Valgrind brought this to my attention. I propose the attached patch as
a fix for this issue.
The direct cause appears to be that float8_to_char() feels entitled to
truncate Number description post-digits, while that doesn't happen
within numeric_to_char(), say. This is very old code, from the
original to_char() patch back in 2000, and the interactions here are
not obvious. I think that that should be okay to not do this
truncation, since the value of MAXDOUBLEWIDTH was greatly increased in
2007 as part of a round of fixes to bugs of similar vintage.
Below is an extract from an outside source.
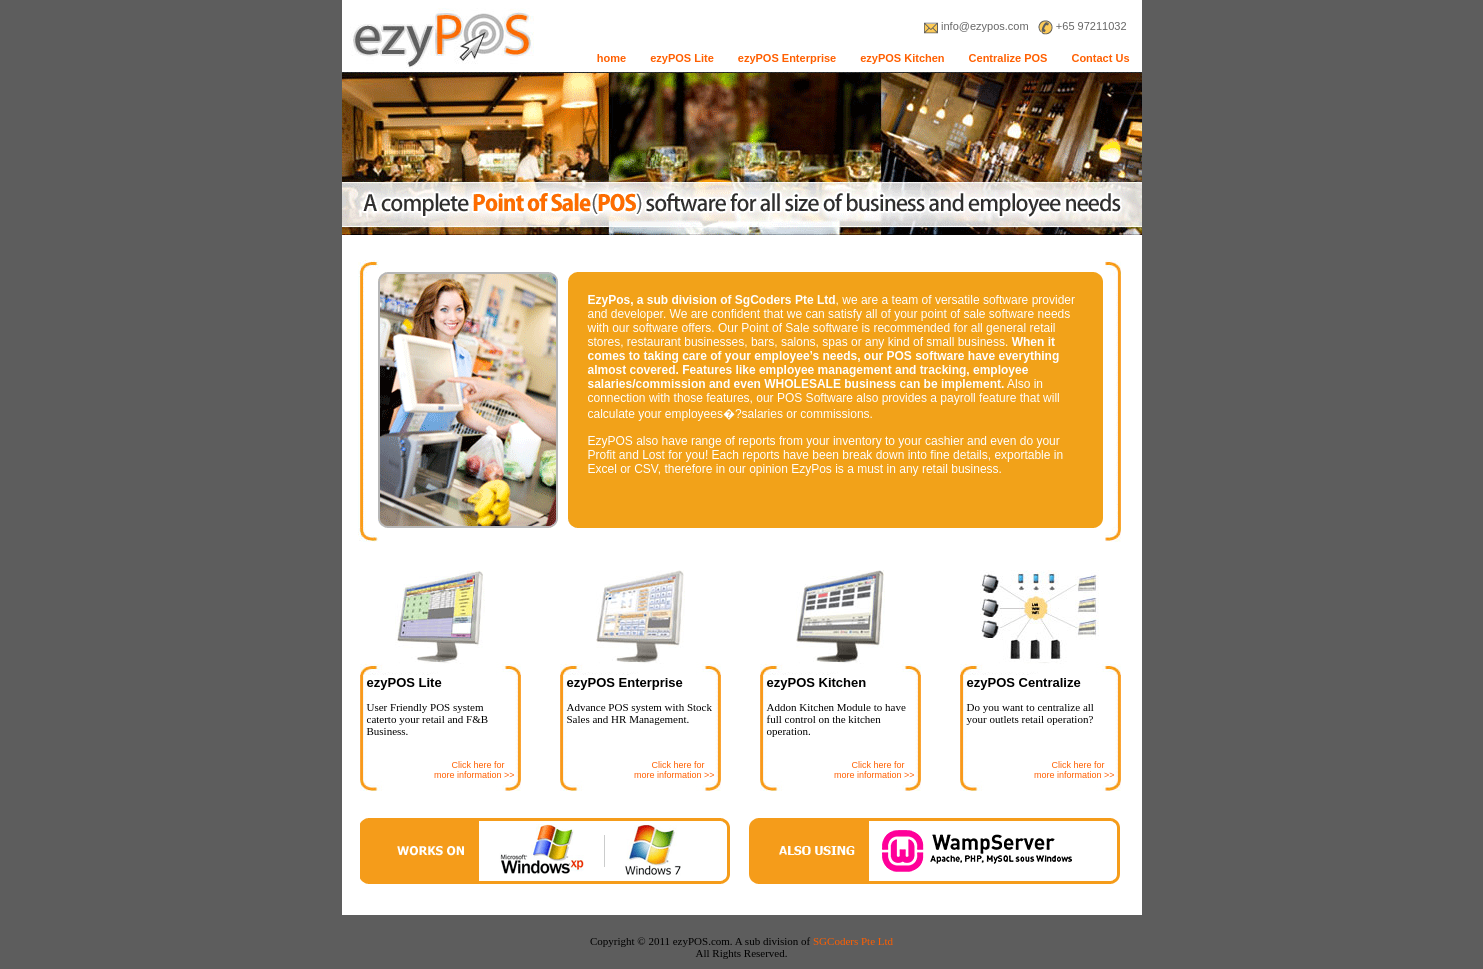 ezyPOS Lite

There is
still a defensive measure against over-sized input (we bail), but that
ought to be unnecessary, strictly speaking.
postgres=# select to_char('0.1'::float8, '9D' || repeat('9', 1000));
ERROR: double precision for character conversion is too wide
Yeah, the code is pretty crufty, I'm not sure what the proper fix would
be. I wonder if psprintf would be useful.